Copper has a wide range of uses in electronics, infrastructure, and energy technologies. The red metal is virtually everywhere, from the wires in our devices to the buildings we live in.
However, copper’s medicinal applications, which go back thousands of years, aren’t as widespread in the modern world.
In this infographic from our sponsor Trilogy Metals, we explore copper’s ability to fight bacteria and its expanding role in modern healthcare.
Dr. Copper: How Copper Fights Germs
Copper is naturally antimicrobial, and ancient civilizations recognized this property. The Egyptian Smith Papyrus recorded copper’s first medical use thousands of years ago. Since then, several generations have passed down their knowledge about copper’s medicinal uses.
But how does copper kill germs?
According to the Copper Development Association, copper surfaces affect bacteria in a series of sequential steps:
#1: Breaching the Cell
Every bacterium’s outer cell membrane is characterized by an electrical micro-current, known as the “transmembrane potential”. It is suspected that when a bacterium is exposed to a copper surface, it leads to a short-circuiting of the current in the cell membrane, which weakens the membrane and creates holes.
Localized oxidation is another mechanism by which copper breaches bacterial cells. This occurs when a copper ion comes into contact with a protein or fatty acid from the bacterium’s cell membrane in the presence of oxygen, which causes oxidative damage to the cell membrane.
#2: Disrupting Cell Function
Once copper breaches the cell membrane, essential nutrients start leaking out of the cell. Simultaneously, an increasing number of copper ions enter the cell and obstruct essential metabolic activity.
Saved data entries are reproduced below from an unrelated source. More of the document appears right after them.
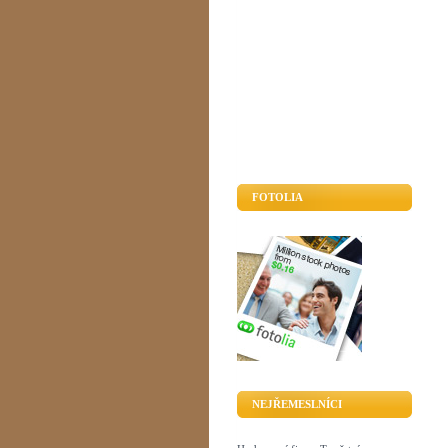
FOTOLIA
NEJŘEMESLNÍCI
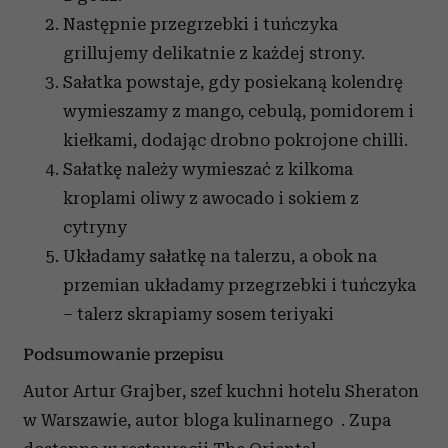
Następnie przegrzebki i tuńczyka
grillujemy delikatnie z każdej strony.
Sałatka powstaje, gdy posiekaną kolendrę
wymieszamy z mango, cebulą, pomidorem i
kiełkami, dodając drobno pokrojone chilli.
Sałatkę należy wymieszać z kilkoma
kroplami oliwy z awocado i sokiem z
cytryny
Układamy sałatkę na talerzu, a obok na
przemian układamy przegrzebki i tuńczyka
– talerz skrapiamy sosem teriyaki
Podsumowanie przepisu
Autor Artur Grajber, szef kuchni hotelu Sheraton
w Warszawie, autor bloga kulinarnego . Zupa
This reaction is catalyzed by enzymes, and as excess copper binds to the enzymes, their activity grinds to a halt.
#3: Eliminating the Germ
With an overwhelming amount of copper ions obstructing the bacterium’s metabolism, it cannot “breathe”, “eat”, or “create energy”, which effectively eliminates the bacterium.
Over 500 antimicrobial copper alloys are registered with the U.S. Environmental Protection Agency (EPA). This means that antimicrobial copper alloys passed the EPA’s performance standard for antimicrobial efficacy of solid touch surfaces, and it’s safe to say that antimicrobial copper kills 99.9% of certain bacteria within two hours. But this does not tell the full story.
The true value of antimicrobial copper lies in its ability to kill bacteria continuously after repeated contamination events. This means that antimicrobial copper provides continuous protection against bacteria without wearing out.
However, the EPA notes that the use of a copper surface is not a substitute for standard infection control practices, and copper alloys do not necessarily prevent cross-contamination. Hence, users must continue to follow current infection control practices, including cleaning and disinfection of environmental surfaces.
Copper vs. COVID-19
High-touch surfaces play a major role in spreading COVID-19, and copper can help stop the spread.
According to a study from the New England Journal of Medicine, the SARS-CoV-2 virus can live up to three days on plastics, compared to four hours on copper surfaces. Additionally, based on testing against harder-to-kill viruses, the EPA expects antimicrobial copper surfaces to eliminate 99.9% of SARS-CoV-2 within two hours.
Copper’s ability to fight bacteria and germs enables antimicrobial applications across several industries.
The Applications of Antimicrobial Copper
From healthcare to transportation, virtually every sector can improve hygiene by installing antimicrobial copper on high-touch surfaces.
For example, a trial by TransLink, Teck Resources Ltd., and Vancouver Coastal Health found that copper kills up to 99.9% of bacteria on high-touch surfaces in public transit vehicles. This suggests that simply installing antimicrobial copper on handrails, door handles, and poles can provide people additional protection against germs.
In addition, copper can make for a highly effective antimicrobial surface in healthcare settings where the risk of infection is higher. A study by Schmidt et al., published in the Applied and Environmental Microbiology Journal, found that hospital beds with copper surfaces harbored 95% fewer bacteria than conventional beds.
Furthermore, sports facilities, airports, and restaurants have also made use of antimicrobial copper as a protective layer. As more industries recognize copper’s antimicrobial properties, its applications will likely continue to grow.
A New Meaning for Dr. Copper?
Thousands of years after the Ancient Egyptians, Greeks, and Romans, copper’s medicinal properties are resurfacing.
With rising awareness around hygiene practices, especially in healthcare settings, the market for antimicrobial coatings is expanding. Given copper’s effectiveness in eliminating harmful bacteria, the term “Doctor Copper” may find a new meaning as its antimicrobial uses grow.